▸ **Task prompt**:
Your answer is to be every line of the material that includes the string "TopYou".

Records for this exercise START

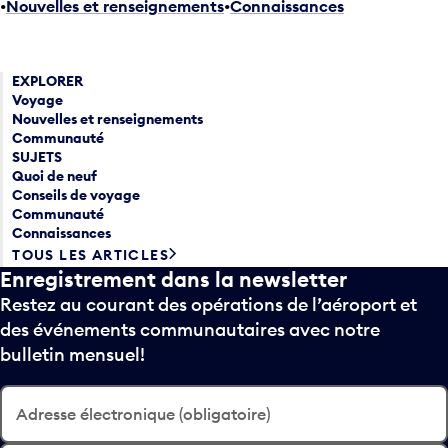
Nouvelles et renseignements
•
Connaissances
EXPLORER
Voyage
Nouvelles et renseignements
Communauté
SUJETS
Quoi de neuf
Conseils de voyage
Communauté
Connaissances
TOUS LES ARTICLES
Enregistrement dans la newsletter
Restez au courant des opérations de l’aéroport et
des événements communautaires avec notre
bulletin mensuel!
Adresse électronique (obligatoire)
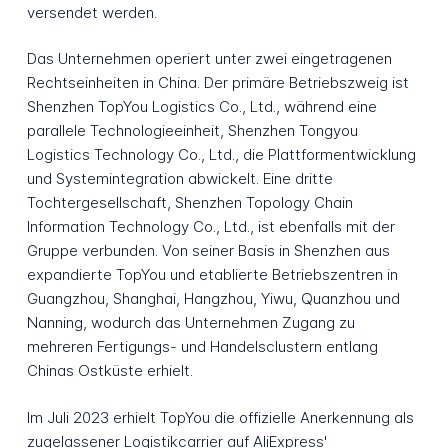
versendet werden.
Das Unternehmen operiert unter zwei eingetragenen
Rechtseinheiten in China. Der primäre Betriebszweig ist
Shenzhen TopYou Logistics Co., Ltd., während eine
parallele Technologieeinheit, Shenzhen Tongyou
Logistics Technology Co., Ltd., die Plattformentwicklung
und Systemintegration abwickelt. Eine dritte
Tochtergesellschaft, Shenzhen Topology Chain
Information Technology Co., Ltd., ist ebenfalls mit der
Gruppe verbunden. Von seiner Basis in Shenzhen aus
expandierte TopYou und etablierte Betriebszentren in
Guangzhou, Shanghai, Hangzhou, Yiwu, Quanzhou und
Nanning, wodurch das Unternehmen Zugang zu
mehreren Fertigungs- und Handelsclustern entlang
Chinas Ostküste erhielt.
Im Juli 2023 erhielt TopYou die offizielle Anerkennung als
zugelassener Logistikcarrier auf AliExpress'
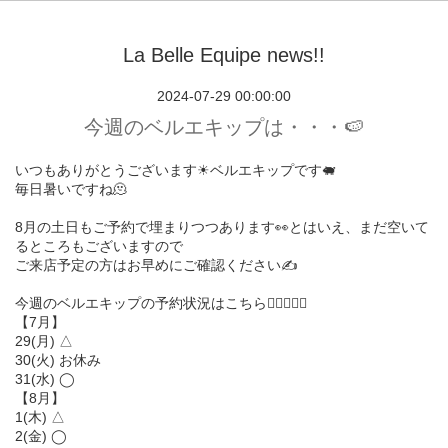
La Belle Equipe news!!
2024-07-29 00:00:00
今週のベルエキップは・・・🍉
いつもありがとうございます☀︎ベルエキップです🐖
毎日暑いですね🫠
8月の土日もご予約で埋まりつつあります👀とはいえ、まだ空いて
るところもございますので
ご来店予定の方はお早めにご確認ください✍️
今週のベルエキップの予約状況はこちら💁🏻‍♀️💁‍♂️
【7月】
29(月) △
30(火) お休み
31(水) ◯
【8月】
1(木) △
2(金) ◯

Records for this exercise END

▸ **Solution to this task**:
Shenzhen TopYou Logistics Co., Ltd., während eine
expandierte TopYou und etablierte Betriebszentren in
Im Juli 2023 erhielt TopYou die offizielle Anerkennung als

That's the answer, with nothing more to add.